Ну, а окружавший его город — бр-р! Вечно грязный, по преимуществу уродливый и гнетуще однообразный, сегодня он из-за нависшего свинцового неба и дождя казался Бретту покрытым сажей. Только еще март и апрель бывают здесь хуже — это когда зимний снег, застывший и почерневший, начинает таять. И однако же есть, наверное, люди, которые постепенно привыкают к уродству этого города. А вот он до сих пор не привык.

Сев в машину, Бретт завел мотор, включил отопитель и «дворники». Он был рад, что наконец оказался под крышей: на улице продолжал лить дождь. Стоянка была забита автомобилями, и его «заставили» — придется ждать, пока не отгонят две стоящие впереди машины. Но, проходя на стоянку, он подал знак дежурному и сейчас видел, что тот идет к нему.

Пока Бретт ждал, он вспомнил, что в такой же вот день впервые приехал в Детройт, где ему суждено было остаться жить и работать.

Среди работавших в компании дизайнеров было немало выходцев из Калифорнии, чей путь в Детройт, как и его собственный, начался в Лос-Анджелесе, в Центральном колледже по подготовке дизайнеров. Для тех, кто оканчивал его зимой и приезжал в Детройт на работу, вид города в его наихудшем сезоне производил столь удручающее впечатление, что некоторые сразу же возвращались на Запад — в поисках другого места для применения своих способностей. Но большинство, оправившись от потрясения, оставались, как остался и Бретт, и через какое-то время обнаруживали в городе определенные преимущества. Детройт был большим культурным центром — особенно по части живописи, музыки и театра, а штат Мичиган, в котором находился город, предоставлял великолепные возможности для спорта и отдыха как зимой, так и летом — здесь были прелестные нетронутые озера и красивейшие в мире ландшафты.

«Куда, черт возьми, девался дежурный, почему он не отгоняет машины?» — недоуменно подумал Бретт.

Собственно, такие мелкие огорчения и были причиной его плохого настроения в данный момент. Он условился пообедать в отеле «Поншартрен» с неким Хэнком Крейзелом, занимавшимся производством автомобильных частей, но, когда Бретт добрался туда, выяснилось, что на стоянке нет ни одного свободного места. В результате он вынужден был оставить машину в нескольких кварталах от отеля да еще попал под проливной дождь. В «Поншартрене» его ждала записка: Крейзел извинялся и сообщал, что не может с ним встретиться, поэтому Бретту пришлось обедать одному.
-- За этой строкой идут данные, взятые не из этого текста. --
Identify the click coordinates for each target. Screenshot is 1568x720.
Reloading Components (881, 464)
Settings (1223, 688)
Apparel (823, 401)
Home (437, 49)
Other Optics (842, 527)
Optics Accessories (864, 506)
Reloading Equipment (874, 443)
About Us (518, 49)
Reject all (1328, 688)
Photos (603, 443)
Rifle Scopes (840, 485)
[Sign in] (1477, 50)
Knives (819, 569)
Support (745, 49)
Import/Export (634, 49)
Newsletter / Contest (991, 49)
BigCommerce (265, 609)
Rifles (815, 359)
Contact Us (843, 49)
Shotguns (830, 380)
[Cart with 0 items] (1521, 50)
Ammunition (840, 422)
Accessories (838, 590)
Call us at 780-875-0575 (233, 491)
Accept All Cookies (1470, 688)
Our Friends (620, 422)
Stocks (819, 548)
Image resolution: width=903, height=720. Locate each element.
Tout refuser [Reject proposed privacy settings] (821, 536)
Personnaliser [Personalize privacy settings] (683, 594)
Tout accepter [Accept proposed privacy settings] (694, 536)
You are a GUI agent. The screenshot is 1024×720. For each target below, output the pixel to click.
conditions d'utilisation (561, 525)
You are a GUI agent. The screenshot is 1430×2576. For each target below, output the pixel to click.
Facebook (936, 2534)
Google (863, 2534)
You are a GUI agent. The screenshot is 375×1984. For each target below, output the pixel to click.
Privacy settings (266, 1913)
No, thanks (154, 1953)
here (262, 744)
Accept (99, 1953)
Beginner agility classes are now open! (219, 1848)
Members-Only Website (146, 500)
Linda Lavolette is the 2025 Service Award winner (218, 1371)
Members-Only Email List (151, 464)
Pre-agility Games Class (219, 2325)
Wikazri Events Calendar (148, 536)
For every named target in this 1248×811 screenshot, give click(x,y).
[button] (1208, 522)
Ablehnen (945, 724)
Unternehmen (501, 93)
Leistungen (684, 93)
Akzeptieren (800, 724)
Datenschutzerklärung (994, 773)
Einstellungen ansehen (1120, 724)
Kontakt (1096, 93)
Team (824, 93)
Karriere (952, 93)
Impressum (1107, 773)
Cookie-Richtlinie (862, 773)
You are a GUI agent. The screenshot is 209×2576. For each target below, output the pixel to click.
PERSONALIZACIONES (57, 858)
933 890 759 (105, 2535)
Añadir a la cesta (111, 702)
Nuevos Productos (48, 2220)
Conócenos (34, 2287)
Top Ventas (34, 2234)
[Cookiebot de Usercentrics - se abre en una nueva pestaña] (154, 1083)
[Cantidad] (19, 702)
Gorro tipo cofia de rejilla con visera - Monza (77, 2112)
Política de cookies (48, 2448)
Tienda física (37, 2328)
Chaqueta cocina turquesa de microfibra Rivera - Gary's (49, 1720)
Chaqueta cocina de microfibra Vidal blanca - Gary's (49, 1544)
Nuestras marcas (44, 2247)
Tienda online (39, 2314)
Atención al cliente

У него были еще кое-какие дела в городе, которыми он занимался остаток дня, причем на переходах бесцеремонные, без конца сигналившие водители то и дело задерживали его, не давая пройти, и он основательно промок.

Бретту казалось, что ни в каком другом городе, в том числе и в Нью-Йорке, где дело обстояло достаточно скверно, ему не попадались такие грубые, нахальные и упрямые автомобилисты, как на улицах и автострадах Детройта. Возможно, это объяснялось тем, что город жил автомобилями, и они здесь стали символами власти, но так или иначе «моторизованный» житель Детройта превращался поистине во Франкенштейна.[10] Большинство новых жителей, которых сначала возмущала езда под девизом «не уступать ни пяди», очень скоро в порядке самообороны начинали вести себя точно так же. Что до Бретта, то он примириться с этим никак не мог. Ему, привыкшему к вежливости калифорнийских водителей, езда в Детройте представлялась кошмаром и вызывала у него раздражение.

Дежурный по стоянке явно забыл, что ему надо отогнать машины. Бретт понимал, что придется вылезти и разыскать его — дождь или не дождь. Кипя от злости, он вылез. Однако, увидев дежурного, не стал возмущаться. Настолько тот был несчастный, усталый и промокший. И Бретт, дав ему «на чай», лишь указал на преградившие путь машины.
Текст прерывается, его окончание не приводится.